Be proactive and make intelligent investing decisions while at the same time avoiding the temptation to do things that have not historically worked. It can be that simple.
We will offer four ideas on how to construct a profitable investment portfolio. Our question to you is: Are you currently doing all you can to manage your investment portfolio or should you be making some adjustments?
- Asset Allocation. The most important single decision you can make is having the correct asset allocation. Asset allocation means how you diversify your investments among the various investment categories, most notably between stocks and bonds.
Research has shown that in excess of 90 per cent of the volatility of your investments can be attributed to asset allocation. Asset allocation is the single most important variable that will determine your return on investment.
- Asset Location. After the key asset allocation decision has been made, it is important to decide in which account each investment should be held. That is referred to as asset location.
For example, if you own stocks, or mutual funds that invest in stocks, it is likely better that these investments be held in your open, non-registered investment account. The reason is taxation on dividend income from Canadian corporations or capital gains on any investment receive preferential tax treatment and these benefits are best used in your open account, which is subject to tax.

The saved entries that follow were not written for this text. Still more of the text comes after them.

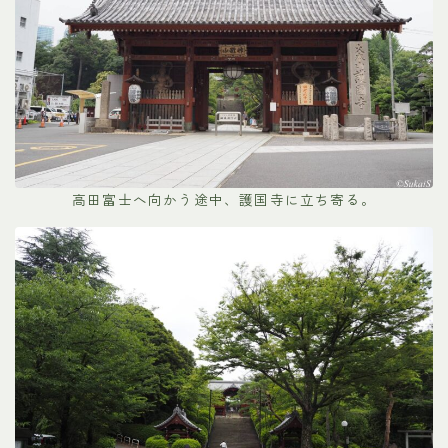
高田富士へ向かう途中、護国寺に立ち寄る。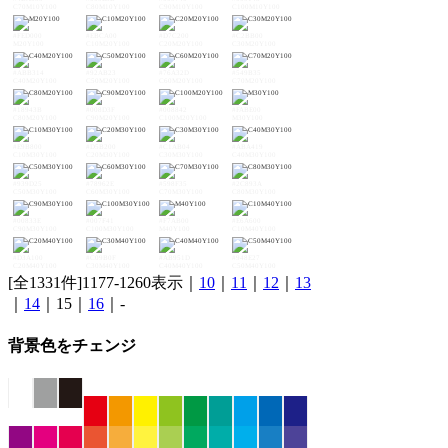
C70M10Y100
C80M10Y100
C90M10Y100
C100M10Y100
#FED000
#EBCA00
#D7C200
#C2BB00
M20Y100
C10M20Y100
C20M20Y100
C30M20Y100
#ABB314
#92AB23
#76A32D
#549B35
C40M20Y100
C50M20Y100
C60M20Y100
C70M20Y100
#18943B
#008D3F
#008842
#FABE00
C80M20Y100
C90M20Y100
C100M20Y100
M30Y100
#E9B800
#D5B200
#C1AB04
#ABA419
C10M30Y100
C20M30Y100
C30M30Y100
C40M30Y100
#939D25
#78962E
#598F35
#2C893A
C50M30Y100
C60M30Y100
C70M30Y100
C80M30Y100
#00833E
#007F41
#F7AB00
#E6A600
C90M30Y100
C100M30Y100
M40Y100
C10M40Y100
#D3A100
#C09B0F
#AB951D
#948E27
C20M40Y100
C30M40Y100
C40M40Y100
C50M40Y100
[全1331件]1177-1260表示｜
10
｜
11
｜
12
｜
13
｜
14
｜15｜
16
｜-
背景色をチェンジ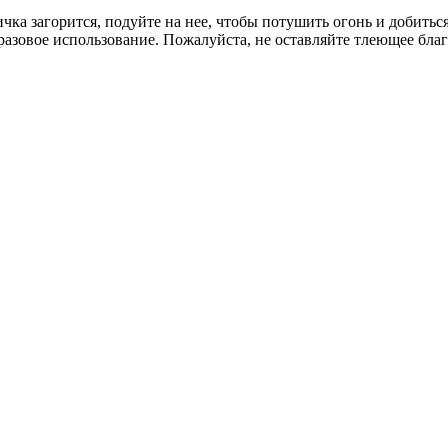
ичка загорится, подуйте на нее, чтобы потушить огонь и добить
разовое использование. Пожалуйста, не оставляйте тлеющее бла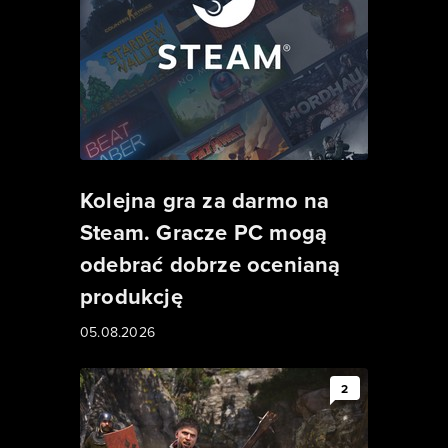
Kolejna gra za darmo na
Steam. Gracze PC mogą
odebrać dobrze ocenianą
produkcję
05.08.2026
2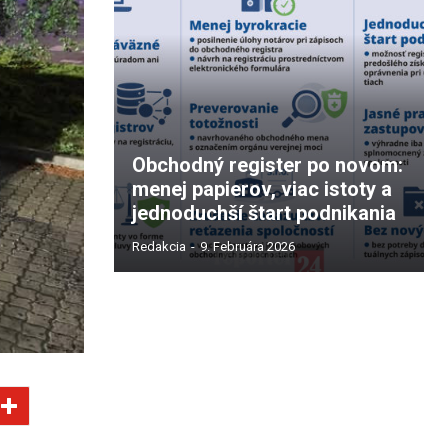
Obchodný register po novom:
menej papierov, viac istoty a
jednoduchší štart podnikania
Redakcia
-
9. Februára 2026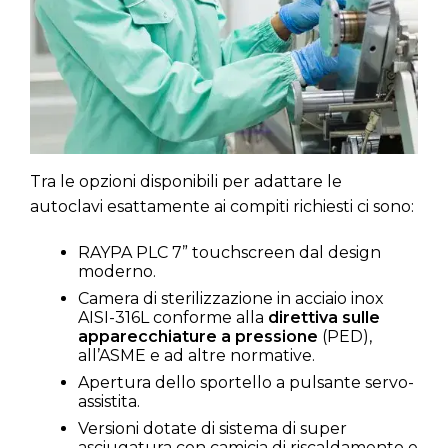
Tra le opzioni disponibili per adattare le
autoclavi esattamente ai compiti richiesti ci sono:
RAYPA PLC 7” touchscreen dal design
moderno.
Camera di sterilizzazione in acciaio inox
AISI-316L conforme alla
direttiva sulle
apparecchiature a pressione
(PED),
all’ASME e ad altre normative.
Apertura dello sportello a pulsante servo-
assistita.
Versioni dotate di sistema di super
asciugatura con camicia di riscaldamento e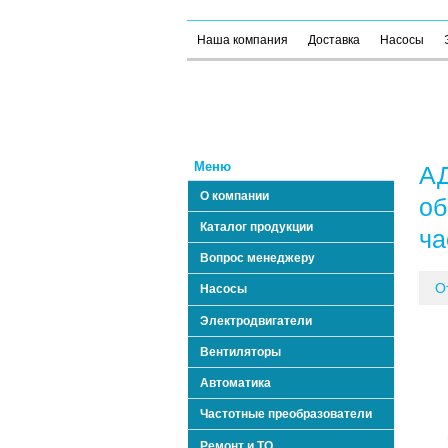
Наша компания
Доставка
Насосы
Меню
АД
О компании
об
Каталог продукции
ча
Вопрос менеджеру
О
Насосы
Электродвигатели
Вентиляторы
Автоматика
Частотные преобразователи
Ремонт и ТО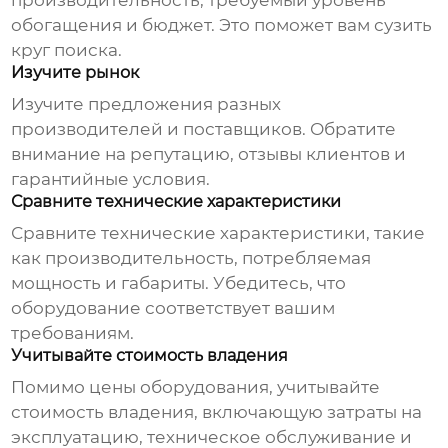
производительность, требуемый уровень
обогащения и бюджет. Это поможет вам сузить
круг поиска.
Изучите рынок
Изучите предложения разных
производителей и поставщиков. Обратите
внимание на репутацию, отзывы клиентов и
гарантийные условия.
Сравните технические характеристики
Сравните технические характеристики, такие
как производительность, потребляемая
мощность и габариты. Убедитесь, что
оборудование соответствует вашим
требованиям.
Учитывайте стоимость владения
Помимо цены оборудования, учитывайте
стоимость владения, включающую затраты на
эксплуатацию, техническое обслуживание и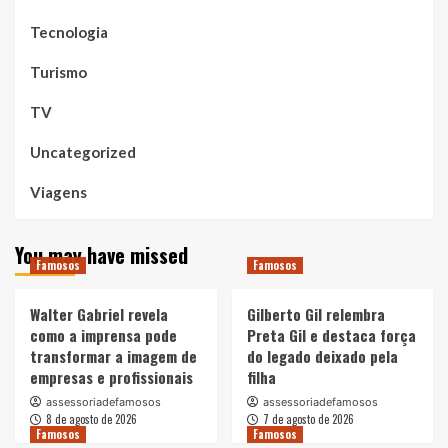
Tecnologia
Turismo
TV
Uncategorized
Viagens
You may have missed
Famosos
Famosos
Walter Gabriel revela
Gilberto Gil relembra
como a imprensa pode
Preta Gil e destaca força
transformar a imagem de
do legado deixado pela
empresas e profissionais
filha
assessoriadefamosos
assessoriadefamosos
8 de agosto de 2026
7 de agosto de 2026
Famosos
Famosos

Any bond investments or other securities that pay interest income are better held in your registered account. Either a Registered Retirement Savings Plan or Registered Retirement Income Fund.
Interest income does not have any income tax benefits similar to Canadian dividends or capital gains and that is the reason it is best to earn interest income in your registered account. Interest income, or any investment income, is not taxed while the funds continue to be held in a registered account.
The best account for many investors is the Tax-Free Savings Account. Investments held within a TFSA are exempt from income tax while they are held within the account. Unlike registered accounts there is no income tax due when the funds are withdrawn.
Most investors with a long-term perspective should own equity investments within their TFSA.
- Diversification. The single best way to add safety to your investment portfolio is with diversification. Diversification is something you do because you are not able to predict the future and want to reduce investment risk by spreading that risk over many different investments.
Many investors have their favourite securities and become familiar with them. Sometimes familiarity is a motivation to invest in something that is understood.
Whether you understand a security or not, the simple truth is you have no way of knowing how it will perform. Diversification is the best way to manage risk.
- Low Cost. It pays to understand how much your investments are costing. This is particularly true with mutual funds that are the investment vehicle of choice for most Canadians.
The average cost of Canadian mutual funds is about 2.4 per cent. That is the amount of the Management Expense Ratio, commonly referred to as the MER, which is paid every year.
The cost of owning a Canadian mutual fund is largely unchanged over the past many decades, despite the increased popularity and hundreds of millions of dollars flowing into this lucrative market. Investors who can be cost-conscious in other aspects of their lives tend to overlook the high cost of owning mutual funds.
Studies show that there is a direct correlation between high mutual fund costs and low fund performance. Mutual funds with lower costs do better than their rivals that are more expensively priced.
Our recommendation is to invest wisely. Follow these four simple strategies and we hope this will help you achieve good investing results.